Lerchek startet Kosmetikmarke Eyya Skin trotz Krebs – Mut oder Marketing?
Ferdinand WeimerLerchek startet Kosmetikmarke Eyya Skin trotz Krebs – Mut oder Marketing?
Valeria Chekalina, im Netz besser bekannt als Lerchek, hat während ihrer Behandlung gegen Krebs im Spätstadium eine Kosmetikmarke namens Eyya Skin auf den Markt gebracht. Der Schritt hat unter ihren Followern eine kontroverse Debatte ausgelöst: Einige bewundern ihren Durchhaltewillen, andere hinterfragen ihre Beweggründe. Besonders ihre Art, persönliche Kämpfe in Werbevideos zu thematisieren, stößt auf sowohl Zustimmung als auch Kritik.

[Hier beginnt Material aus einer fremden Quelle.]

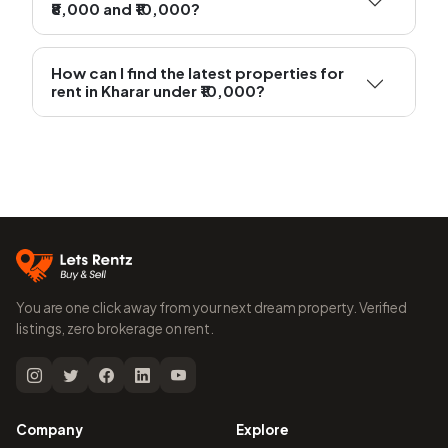
₹8,000 and ₹10,000?
How can I find the latest properties for
rent in Kharar under ₹10,000?
You are one click away from your next dream property. Verified
listings, zero brokerage on rent.
Company
Explore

Chekalina gab ihre Krebserkrankung in einer Reihe emotionaler Videos bekannt – zeitgleich mit dem Launch von Eyya Skin. Anders als viele Menschen in Russland, die sich bei schweren Krankheiten meist aus der Öffentlichkeit zurückziehen, entschied sie sich, ihren Kampf offen zu dokumentieren. Diese Transparenz spaltet die Meinungen: Manche Zuschauer werfen ihr vor, ihre Situation für Mitleid oder Aufmerksamkeit auszunutzen.
Der Produzent Gera Iwashtschenko merkte an, dass Chekalinas Strategie globale PR-Taktiken widerspiegle, wie sie oft bei Prominenten wie den Kardashians zu beobachten seien. Iwashtschenko spekulierte zudem, dass ihre Offenheit auch darauf abziele, die finanzielle Zukunft ihrer Kinder abzusichern. Gleichzeitig warnte er, dass eine solche Ehrlichkeit auf ein Publikum, das an ein solches Maß an Verletzlichkeit nicht gewöhnt ist, befremdlich wirken könne.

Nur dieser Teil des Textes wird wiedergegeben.